If you live in Los Angeles the slow death of the LA Film Festival has been sad to see. Ever since the event moved from downtown in 2010 to a hub around Culver City two years ago the annual June event has had a difficult time getting the industry and public’s attention. That’s a big deal when your festival is literally in the city “Hollywood” calls home.

Today, Film Independent, which runs both the festival and the Independent Spirit Awards, announced the 2018 festival will move from its traditional June time frame to a more awards-friendly September 20-28. This is a dramatic change that puts it squarely after the Venice, Telluride and Toronto Film Festivals and knocking on the door of the New York Film Festival.

In a statement from Film Independent, LA Film Festival Director Jennifer Cochis remarked, “The secret to dramatically changing something is to change it. My passion for this Festival is unwavering and the time for an evolution has come. Film Independent is so proud of the work we’ve done in showcasing new American and international cinema that embraces diversity, innovation and unique perspectives, but the fact is that summer is a challenging time for artist driven films, and fall is where we clearly belong. This shift in our dates is an important step in enacting my aim to further develop the LA Film Festival, I sincerely look forward to better serving filmmakers, film lovers, the city and the industry in the fall of 2018 and beyond.”

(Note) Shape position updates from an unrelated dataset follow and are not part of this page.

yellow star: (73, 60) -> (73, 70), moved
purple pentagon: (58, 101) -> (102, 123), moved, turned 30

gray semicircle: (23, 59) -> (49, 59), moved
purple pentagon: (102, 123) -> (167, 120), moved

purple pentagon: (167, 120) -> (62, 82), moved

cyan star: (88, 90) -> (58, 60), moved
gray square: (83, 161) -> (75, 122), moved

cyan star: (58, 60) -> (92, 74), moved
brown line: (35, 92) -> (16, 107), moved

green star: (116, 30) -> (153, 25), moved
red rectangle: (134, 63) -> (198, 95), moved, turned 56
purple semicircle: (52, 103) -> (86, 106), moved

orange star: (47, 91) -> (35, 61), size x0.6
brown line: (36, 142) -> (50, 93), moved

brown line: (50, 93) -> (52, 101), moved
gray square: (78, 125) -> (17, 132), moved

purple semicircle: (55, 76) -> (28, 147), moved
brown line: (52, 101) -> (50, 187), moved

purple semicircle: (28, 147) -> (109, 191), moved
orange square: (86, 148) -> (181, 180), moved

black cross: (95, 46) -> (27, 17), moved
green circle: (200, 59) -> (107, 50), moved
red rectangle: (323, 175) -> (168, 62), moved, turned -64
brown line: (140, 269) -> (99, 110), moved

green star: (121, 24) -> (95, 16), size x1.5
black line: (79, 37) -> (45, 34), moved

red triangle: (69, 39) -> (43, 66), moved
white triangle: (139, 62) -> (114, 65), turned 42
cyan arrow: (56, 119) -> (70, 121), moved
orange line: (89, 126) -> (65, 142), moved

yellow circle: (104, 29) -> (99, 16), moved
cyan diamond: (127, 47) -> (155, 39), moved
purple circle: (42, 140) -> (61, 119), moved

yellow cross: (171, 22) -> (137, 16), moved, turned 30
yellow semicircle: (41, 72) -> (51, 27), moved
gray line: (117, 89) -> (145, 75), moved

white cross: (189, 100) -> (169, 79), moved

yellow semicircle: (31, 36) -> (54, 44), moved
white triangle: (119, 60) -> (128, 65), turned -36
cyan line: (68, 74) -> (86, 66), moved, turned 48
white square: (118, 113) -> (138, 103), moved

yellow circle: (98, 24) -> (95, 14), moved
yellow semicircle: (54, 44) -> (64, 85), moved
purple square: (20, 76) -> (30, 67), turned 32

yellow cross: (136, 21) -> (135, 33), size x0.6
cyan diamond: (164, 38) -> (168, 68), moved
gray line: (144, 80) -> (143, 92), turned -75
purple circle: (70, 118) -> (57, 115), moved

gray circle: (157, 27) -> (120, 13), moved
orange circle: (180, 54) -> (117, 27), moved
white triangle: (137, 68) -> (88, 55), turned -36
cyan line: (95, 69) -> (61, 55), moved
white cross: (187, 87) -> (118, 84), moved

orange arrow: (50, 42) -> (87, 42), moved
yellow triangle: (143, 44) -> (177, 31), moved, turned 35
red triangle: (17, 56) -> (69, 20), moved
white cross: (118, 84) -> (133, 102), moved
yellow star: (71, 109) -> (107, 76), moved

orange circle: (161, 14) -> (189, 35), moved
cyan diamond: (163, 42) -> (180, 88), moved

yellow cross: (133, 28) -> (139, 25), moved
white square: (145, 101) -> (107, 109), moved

The release also noted a multi-year partnership with Arclight Cinemas whose Santa Monica and Culver City theaters have been the home to the festival since it moved out of DTLA. The fact neither of those locations were mentioned probably means the festival will attempt to use the more popular Hollywood Arclight Cinemas, which includes the historic Cinerama Dome, as its primary location or as a more prominent hub. Industry elites hadn’t been thrilled about going downtown in June for the festival, but they turned out to much prefer that to Culver City (yes, Culver is the home to Sony Pictures, but its nightlife and Arclight’s Culver location leave something to be desired).

Film Independent’s new dates are part of a long term strategy, but could provide an initial short term gain as well. The organization is obviously hoping to immediately lock second or third screenings of films that screened at the traditional fall trifecta, some acquisition titles looking for more exposure than the still crowded TIFF slate and gala premieres of studio films that find it easier to have talent at “home” than in Toronto. Moreover, the festival is counting on the fact some press and industry are unable to attend TIFF every year to provide buzz for their screenings.  Granted, it’s a gamble, but you have to believe the organization didn’t make this move without consulting the major and mini-distributors whose lifeblood depends on festival publicity for their films.

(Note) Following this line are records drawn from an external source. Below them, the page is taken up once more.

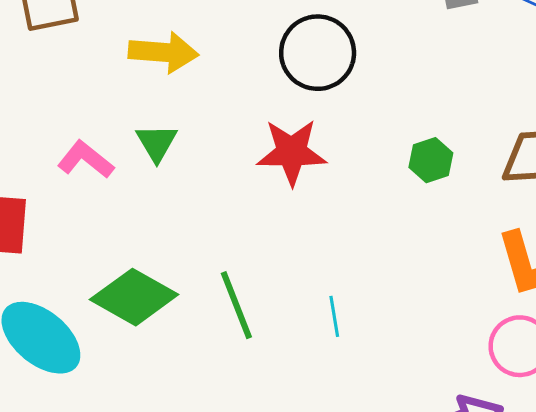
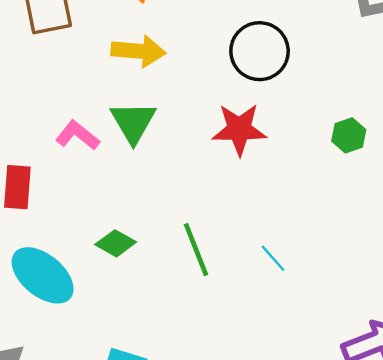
green triangle: (157, 143) -> (133, 122), size x1.4
green diamond: (134, 297) -> (116, 243), size x0.6
cyan line: (334, 316) -> (273, 258), turned -32

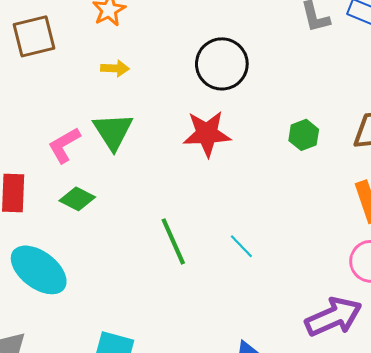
yellow arrow: (138, 51) -> (115, 68), size x0.6
pink L-shape: (77, 135) -> (64, 145), turned -66
green diamond: (116, 243) -> (77, 199), moved

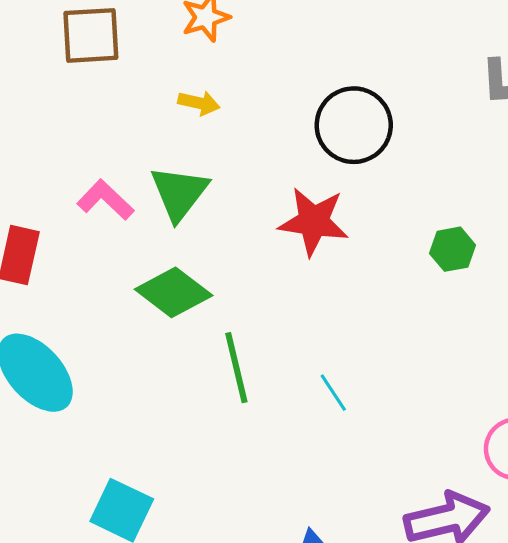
pink L-shape: (64, 145) -> (105, 200), turned 63
green diamond: (77, 199) -> (174, 292), moved, size x1.4

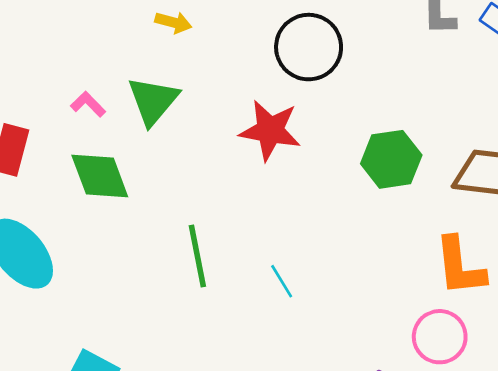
pink L-shape: (105, 200) -> (88, 104), size x0.7
green hexagon: (453, 249) -> (391, 159), size x1.5
green diamond: (174, 292) -> (100, 176), moved, turned 30

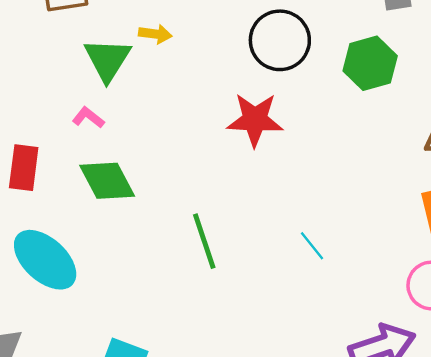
green triangle: (153, 101) -> (107, 60), moved
green hexagon: (391, 159) -> (370, 63), moved
cyan line: (282, 281) -> (312, 246), moved

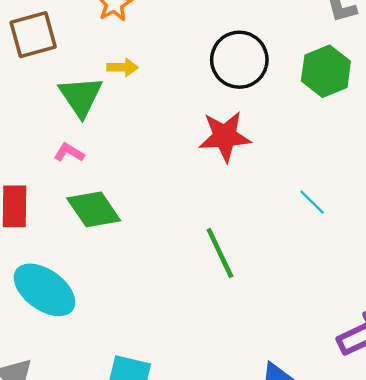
green line: (204, 241) -> (220, 253), moved
cyan line: (312, 246) -> (312, 202), moved

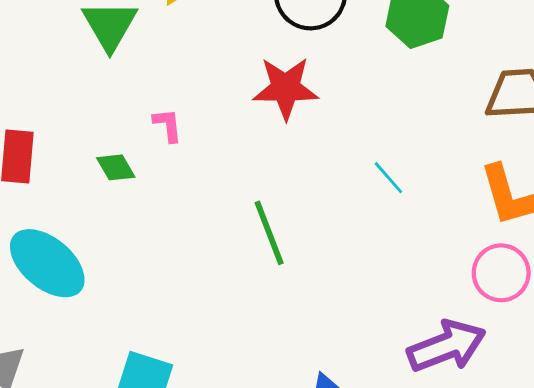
pink L-shape: (69, 153) -> (168, 125), moved, turned 48
green diamond: (94, 209) -> (116, 167), size x0.6

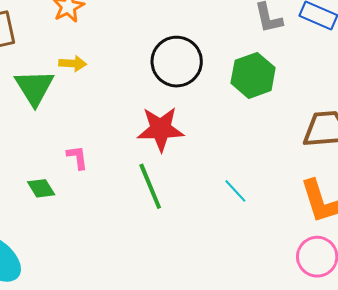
green line: (269, 233) -> (150, 186), moved

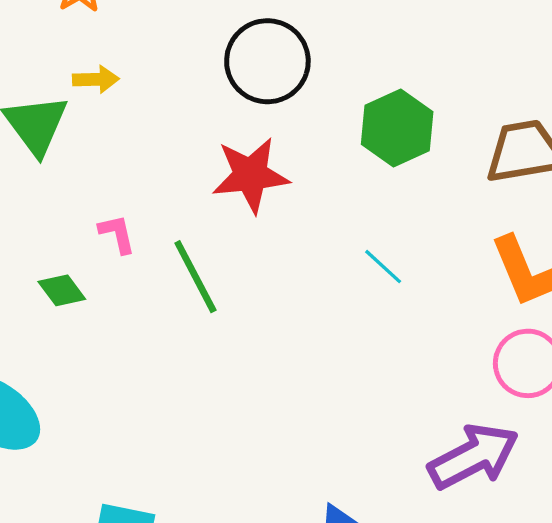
green hexagon: (253, 75) -> (397, 128), moved
green line: (150, 186) -> (195, 277), moved

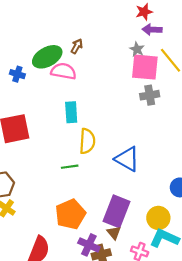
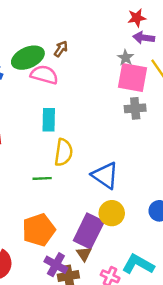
yellow circle: (158, 218) -> (112, 213), moved

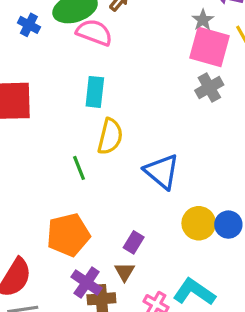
gray cross: (135, 108) -> (209, 88), turned -30
green line: (42, 178) -> (79, 168), turned 66
yellow circle: (112, 213) -> (199, 223), moved
purple rectangle: (89, 231) -> (134, 242), size x0.5

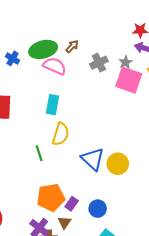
gray cross: (209, 88) -> (99, 63), moved
yellow circle: (199, 223) -> (118, 164), moved
blue circle: (228, 225) -> (98, 209), moved
orange pentagon: (68, 235) -> (51, 197), moved

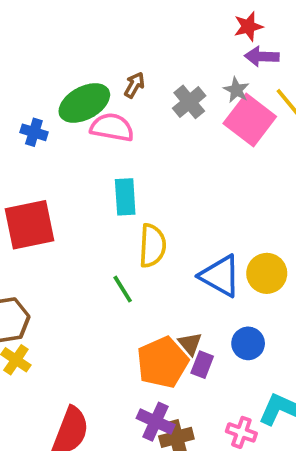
pink square: (129, 80) -> (250, 120), turned 32
blue circle: (98, 209) -> (248, 343), moved
brown triangle: (64, 222) -> (190, 344), moved

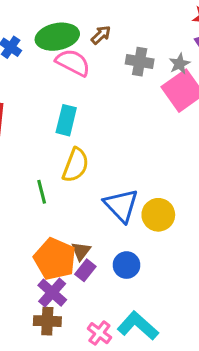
gray cross: (189, 102) -> (140, 62), turned 32
orange pentagon: (163, 362) -> (55, 259), turned 30
purple cross: (156, 422) -> (52, 293), moved

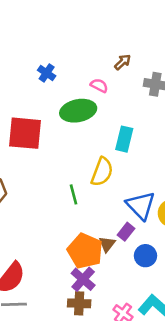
green ellipse: (57, 37) -> (78, 111), moved
pink semicircle: (73, 63) -> (99, 85), size x0.6
cyan rectangle: (66, 120) -> (124, 139), moved
purple rectangle: (85, 270) -> (126, 232), moved

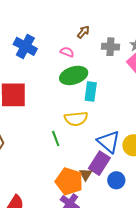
blue cross: (47, 73) -> (25, 46), size x1.6
green ellipse: (78, 111) -> (74, 75), moved
yellow semicircle: (102, 172) -> (76, 119), turned 70
purple rectangle: (126, 232) -> (99, 163), size x1.6

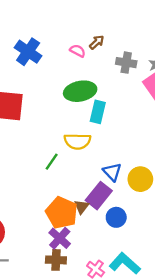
pink semicircle: (67, 52) -> (78, 51), moved
green line: (56, 138) -> (52, 162), turned 49
blue triangle: (109, 142) -> (112, 172), size x0.7

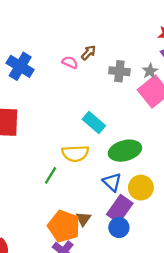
green ellipse: (80, 91) -> (125, 151), moved
cyan rectangle: (98, 112) -> (94, 123), turned -60
purple rectangle: (99, 196) -> (120, 209), moved

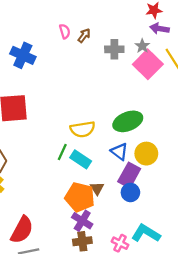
pink semicircle: (70, 62) -> (65, 31), moved, turned 56
cyan rectangle: (94, 123) -> (81, 159), moved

Additionally, in a post on Film Independent’s official site, the argument was made that by moving to September more film students will be back in Los Angeles and able to attend the event as opposed to June.  This seems somewhat quizzical as many college students stay in Los Angeles over the summer, but is another example of how much attendance lagged after leaving downtown which was much more convenient to LA’s east side creative community. This isn’t just about prestige, it’s about selling tickets.

The move could also be a boon for LAFF’s television slate.  One reason TIFF has had difficulty expanding that section over the last few years is because so many show are in production during that time and most are in LA.  It’s much easier for TV networks and production companies to work a screening event and Q&A during a weeknight in September than in June when most shows are still on hiatus or flying talent to Toronto.  Again, whether LAFF can take advantage of this opportunity remains to be seen.

The 2018 LA Film Festival will be held on Sept. 20-28, 2018.